What is needed
Transcribe the entries exactly as they stand below, passing over any picture.

Given information
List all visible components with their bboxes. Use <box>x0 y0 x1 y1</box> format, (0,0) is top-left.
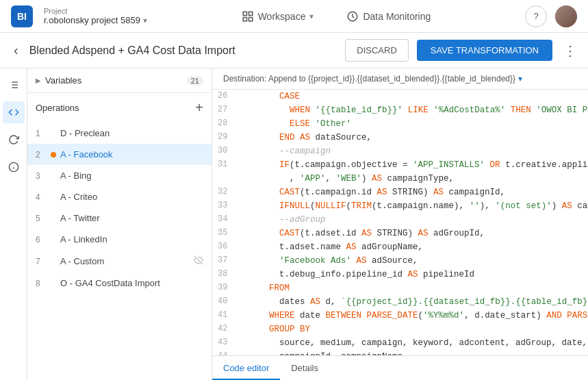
line-content: t.debug_info.pipeline_id AS pipelineId <box>238 268 583 281</box>
code-line: , 'APP', 'WEB') AS campaignType, <box>212 172 588 186</box>
code-line: 40 dates AS d, `{{project_id}}.{{dataset… <box>212 295 588 309</box>
project-label: Project <box>44 7 147 15</box>
ops-item-label: A - Twitter <box>60 213 203 223</box>
line-number: 44 <box>218 350 238 355</box>
line-number: 26 <box>218 90 238 103</box>
code-line: 36 t.adset.name AS adGroupName, <box>212 240 588 254</box>
code-line: 43 source, medium, campaign, keyword, ad… <box>212 336 588 350</box>
sidebar-code-icon-button[interactable] <box>3 101 25 123</box>
discard-button[interactable]: DISCARD <box>345 39 409 62</box>
editor-tab[interactable]: Code editor <box>212 357 280 380</box>
line-number: 33 <box>218 199 238 212</box>
save-transformation-button[interactable]: SAVE TRANSFORMATION <box>417 40 552 61</box>
line-content: ELSE 'Other' <box>238 117 583 131</box>
more-options-button[interactable]: ⋮ <box>561 40 580 62</box>
line-content: CAST(t.adset.id AS STRING) AS adGroupId, <box>238 227 583 240</box>
line-content: GROUP BY <box>238 322 583 336</box>
line-content: dates AS d, `{{project_id}}.{{dataset_id… <box>238 295 588 309</box>
code-editor[interactable]: 26 CASE27 WHEN '{{table_id_fb}}' LIKE '%… <box>212 90 588 355</box>
code-line: 27 WHEN '{{table_id_fb}}' LIKE '%AdCostD… <box>212 103 588 117</box>
line-content: FROM <box>238 281 583 295</box>
data-monitoring-icon <box>346 10 359 23</box>
code-line: 28 ELSE 'Other' <box>212 117 588 131</box>
code-line: 37 'Facebook Ads' AS adSource, <box>212 254 588 268</box>
avatar[interactable] <box>555 5 577 27</box>
svg-rect-2 <box>243 17 246 21</box>
editor-tabs: Code editorDetails <box>212 355 588 380</box>
operations-header: Operations + <box>27 93 212 123</box>
sidebar-list-icon-button[interactable] <box>3 74 25 96</box>
svg-rect-0 <box>243 12 246 15</box>
operations-list: 1D - Preclean2A - Facebook3A - Bing4A - … <box>27 123 212 380</box>
code-icon <box>8 107 19 118</box>
line-number: 41 <box>218 309 238 322</box>
code-line: 26 CASE <box>212 90 588 103</box>
code-line: 34 --adGroup <box>212 213 588 227</box>
line-number: 42 <box>218 322 238 335</box>
ops-list-item[interactable]: 1D - Preclean <box>27 123 212 144</box>
destination-dropdown-icon[interactable] <box>518 74 522 84</box>
line-content: IFNULL(NULLIF(TRIM(t.campaign.name), '')… <box>238 199 588 213</box>
ops-list-item[interactable]: 6A - LinkedIn <box>27 229 212 250</box>
ops-list-item[interactable]: 4A - Criteo <box>27 186 212 207</box>
eye-off-icon[interactable] <box>194 255 203 267</box>
data-monitoring-nav-item[interactable]: Data Monitoring <box>341 8 436 25</box>
line-content: source, medium, campaign, keyword, adcon… <box>238 336 588 350</box>
ops-list-item[interactable]: 3A - Bing <box>27 165 212 186</box>
line-content: --campaign <box>238 144 583 158</box>
ops-item-status-dot <box>51 152 56 157</box>
project-name[interactable]: r.obolonsky project 5859 ▾ <box>44 15 147 25</box>
ops-list-item[interactable]: 5A - Twitter <box>27 207 212 229</box>
editor-tab[interactable]: Details <box>280 357 329 380</box>
variables-chevron-icon: ▶ <box>36 77 41 84</box>
workspace-icon <box>242 10 254 23</box>
variables-header[interactable]: ▶ Variables 21 <box>27 68 212 92</box>
line-content: CAST(t.campaign.id AS STRING) AS campaig… <box>238 186 583 199</box>
workspace-nav-item[interactable]: Workspace ▾ <box>236 8 320 25</box>
back-button[interactable]: ‹ <box>11 40 21 61</box>
code-line: 39 FROM <box>212 281 588 295</box>
refresh-icon <box>8 134 19 145</box>
line-content: WHEN '{{table_id_fb}}' LIKE '%AdCostData… <box>238 103 588 117</box>
code-line: 33 IFNULL(NULLIF(TRIM(t.campaign.name), … <box>212 199 588 213</box>
code-line: 35 CAST(t.adset.id AS STRING) AS adGroup… <box>212 227 588 240</box>
line-number: 38 <box>218 268 238 281</box>
left-panel: ▶ Variables 21 Operations + 1D - Preclea… <box>27 68 212 380</box>
ops-item-number: 4 <box>36 192 47 202</box>
sidebar-info-icon-button[interactable] <box>3 156 25 178</box>
line-content: campaignId, campaignName, <box>238 350 583 355</box>
sidebar-refresh-icon-button[interactable] <box>3 129 25 151</box>
line-number: 43 <box>218 336 238 349</box>
code-line: 42 GROUP BY <box>212 322 588 336</box>
line-number: 39 <box>218 281 238 294</box>
svg-rect-1 <box>248 12 252 15</box>
line-number: 27 <box>218 103 238 116</box>
ops-item-label: A - Facebook <box>60 149 203 160</box>
line-content: , 'APP', 'WEB') AS campaignType, <box>238 172 583 186</box>
ops-list-item[interactable]: 2A - Facebook <box>27 144 212 165</box>
variables-label: Variables <box>45 75 81 86</box>
topnav-right: ? <box>525 5 577 27</box>
variables-count-badge: 21 <box>187 76 203 86</box>
line-number: 30 <box>218 144 238 157</box>
help-button[interactable]: ? <box>525 5 547 27</box>
line-number: 36 <box>218 240 238 253</box>
ops-item-number: 5 <box>36 214 47 223</box>
code-line: 41 WHERE date BETWEEN PARSE_DATE('%Y%m%d… <box>212 309 588 322</box>
line-number: 40 <box>218 295 238 308</box>
line-number: 28 <box>218 117 238 130</box>
info-icon <box>8 162 19 173</box>
ops-item-number: 8 <box>36 279 47 288</box>
ops-item-label: D - Preclean <box>60 128 203 138</box>
ops-list-item[interactable]: 8O - GA4 CostData Import <box>27 273 212 294</box>
line-content: WHERE date BETWEEN PARSE_DATE('%Y%m%d', … <box>238 309 588 322</box>
ops-item-number: 2 <box>36 150 47 160</box>
add-operation-button[interactable]: + <box>195 100 203 116</box>
line-content: END AS dataSource, <box>238 131 583 144</box>
code-line: 38 t.debug_info.pipeline_id AS pipelineI… <box>212 268 588 281</box>
ops-item-label: A - Custom <box>60 256 190 266</box>
line-number: 29 <box>218 131 238 144</box>
ops-item-label: A - LinkedIn <box>60 234 203 244</box>
line-content: 'Facebook Ads' AS adSource, <box>238 254 583 268</box>
ops-list-item[interactable]: 7A - Custom <box>27 250 212 273</box>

Expected answer
List all visible components with their bboxes. Use <box>x0 y0 x1 y1</box> format, (0,0) is top-left.
line-content: t.debug_info.pipeline_id AS pipelineId <box>238 268 583 281</box>
code-line: , 'APP', 'WEB') AS campaignType, <box>212 172 588 186</box>
code-line: 40 dates AS d, `{{project_id}}.{{dataset… <box>212 295 588 309</box>
project-label: Project <box>44 7 147 15</box>
ops-item-label: A - Twitter <box>60 213 203 223</box>
line-number: 44 <box>218 350 238 355</box>
line-number: 26 <box>218 90 238 103</box>
code-line: 36 t.adset.name AS adGroupName, <box>212 240 588 254</box>
code-line: 43 source, medium, campaign, keyword, ad… <box>212 336 588 350</box>
sidebar-code-icon-button[interactable] <box>3 101 25 123</box>
discard-button[interactable]: DISCARD <box>345 39 409 62</box>
editor-tab[interactable]: Code editor <box>212 357 280 380</box>
line-number: 33 <box>218 199 238 212</box>
save-transformation-button[interactable]: SAVE TRANSFORMATION <box>417 40 552 61</box>
line-content: ELSE 'Other' <box>238 117 583 131</box>
more-options-button[interactable]: ⋮ <box>561 40 580 62</box>
line-content: CAST(t.adset.id AS STRING) AS adGroupId, <box>238 227 583 240</box>
line-content: GROUP BY <box>238 322 583 336</box>
line-content: dates AS d, `{{project_id}}.{{dataset_id… <box>238 295 588 309</box>
code-editor[interactable]: 26 CASE27 WHEN '{{table_id_fb}}' LIKE '%… <box>212 90 588 355</box>
code-line: 27 WHEN '{{table_id_fb}}' LIKE '%AdCostD… <box>212 103 588 117</box>
line-content: FROM <box>238 281 583 295</box>
data-monitoring-icon <box>346 10 359 23</box>
code-line: 28 ELSE 'Other' <box>212 117 588 131</box>
code-line: 37 'Facebook Ads' AS adSource, <box>212 254 588 268</box>
avatar[interactable] <box>555 5 577 27</box>
svg-rect-2 <box>243 17 246 21</box>
editor-tabs: Code editorDetails <box>212 355 588 380</box>
operations-header: Operations + <box>27 93 212 123</box>
sidebar-list-icon-button[interactable] <box>3 74 25 96</box>
svg-rect-0 <box>243 12 246 15</box>
operations-list: 1D - Preclean2A - Facebook3A - Bing4A - … <box>27 123 212 380</box>
code-icon <box>8 107 19 118</box>
line-number: 41 <box>218 309 238 322</box>
code-line: 26 CASE <box>212 90 588 103</box>
code-line: 34 --adGroup <box>212 213 588 227</box>
line-number: 42 <box>218 322 238 335</box>
ops-list-item[interactable]: 1D - Preclean <box>27 123 212 144</box>
destination-dropdown-icon[interactable] <box>518 74 522 84</box>
line-content: IFNULL(NULLIF(TRIM(t.campaign.name), '')… <box>238 199 588 213</box>
ops-list-item[interactable]: 6A - LinkedIn <box>27 229 212 250</box>
ops-list-item[interactable]: 4A - Criteo <box>27 186 212 207</box>
eye-off-icon[interactable] <box>194 255 203 267</box>
data-monitoring-nav-item[interactable]: Data Monitoring <box>341 8 436 25</box>
line-content: source, medium, campaign, keyword, adcon… <box>238 336 588 350</box>
ops-list-item[interactable]: 3A - Bing <box>27 165 212 186</box>
line-content: --campaign <box>238 144 583 158</box>
ops-item-status-dot <box>51 152 56 157</box>
project-name[interactable]: r.obolonsky project 5859 ▾ <box>44 15 147 25</box>
ops-list-item[interactable]: 5A - Twitter <box>27 207 212 229</box>
editor-tab[interactable]: Details <box>280 357 329 380</box>
variables-chevron-icon: ▶ <box>36 77 41 84</box>
workspace-icon <box>242 10 254 23</box>
variables-header[interactable]: ▶ Variables 21 <box>27 68 212 92</box>
line-content: CAST(t.campaign.id AS STRING) AS campaig… <box>238 186 583 199</box>
workspace-nav-item[interactable]: Workspace ▾ <box>236 8 320 25</box>
back-button[interactable]: ‹ <box>11 40 21 61</box>
code-line: 39 FROM <box>212 281 588 295</box>
refresh-icon <box>8 134 19 145</box>
line-content: WHEN '{{table_id_fb}}' LIKE '%AdCostData… <box>238 103 588 117</box>
code-line: 33 IFNULL(NULLIF(TRIM(t.campaign.name), … <box>212 199 588 213</box>
code-line: 35 CAST(t.adset.id AS STRING) AS adGroup… <box>212 227 588 240</box>
line-number: 38 <box>218 268 238 281</box>
left-panel: ▶ Variables 21 Operations + 1D - Preclea… <box>27 68 212 380</box>
ops-item-number: 4 <box>36 192 47 202</box>
sidebar-info-icon-button[interactable] <box>3 156 25 178</box>
line-content: campaignId, campaignName, <box>238 350 583 355</box>
sidebar-refresh-icon-button[interactable] <box>3 129 25 151</box>
line-number: 43 <box>218 336 238 349</box>
code-line: 42 GROUP BY <box>212 322 588 336</box>
line-number: 39 <box>218 281 238 294</box>
svg-rect-1 <box>248 12 252 15</box>
line-number: 27 <box>218 103 238 116</box>
ops-item-label: A - Facebook <box>60 149 203 160</box>
line-content: , 'APP', 'WEB') AS campaignType, <box>238 172 583 186</box>
ops-list-item[interactable]: 2A - Facebook <box>27 144 212 165</box>
variables-label: Variables <box>45 75 81 86</box>
topnav-right: ? <box>525 5 577 27</box>
variables-count-badge: 21 <box>187 76 203 86</box>
line-number: 30 <box>218 144 238 157</box>
help-button[interactable]: ? <box>525 5 547 27</box>
line-number: 36 <box>218 240 238 253</box>
ops-item-number: 5 <box>36 214 47 223</box>
code-line: 41 WHERE date BETWEEN PARSE_DATE('%Y%m%d… <box>212 309 588 322</box>
line-number: 40 <box>218 295 238 308</box>
line-number: 28 <box>218 117 238 130</box>
info-icon <box>8 162 19 173</box>
ops-item-number: 8 <box>36 279 47 288</box>
ops-item-label: D - Preclean <box>60 128 203 138</box>
ops-list-item[interactable]: 8O - GA4 CostData Import <box>27 273 212 294</box>
line-content: WHERE date BETWEEN PARSE_DATE('%Y%m%d', … <box>238 309 588 322</box>
ops-item-number: 2 <box>36 150 47 160</box>
add-operation-button[interactable]: + <box>195 100 203 116</box>
line-content: END AS dataSource, <box>238 131 583 144</box>
code-line: 38 t.debug_info.pipeline_id AS pipelineI… <box>212 268 588 281</box>
ops-item-label: A - Custom <box>60 256 190 266</box>
line-number: 29 <box>218 131 238 144</box>
ops-item-label: A - LinkedIn <box>60 234 203 244</box>
line-content: 'Facebook Ads' AS adSource, <box>238 254 583 268</box>
ops-list-item[interactable]: 7A - Custom <box>27 250 212 273</box>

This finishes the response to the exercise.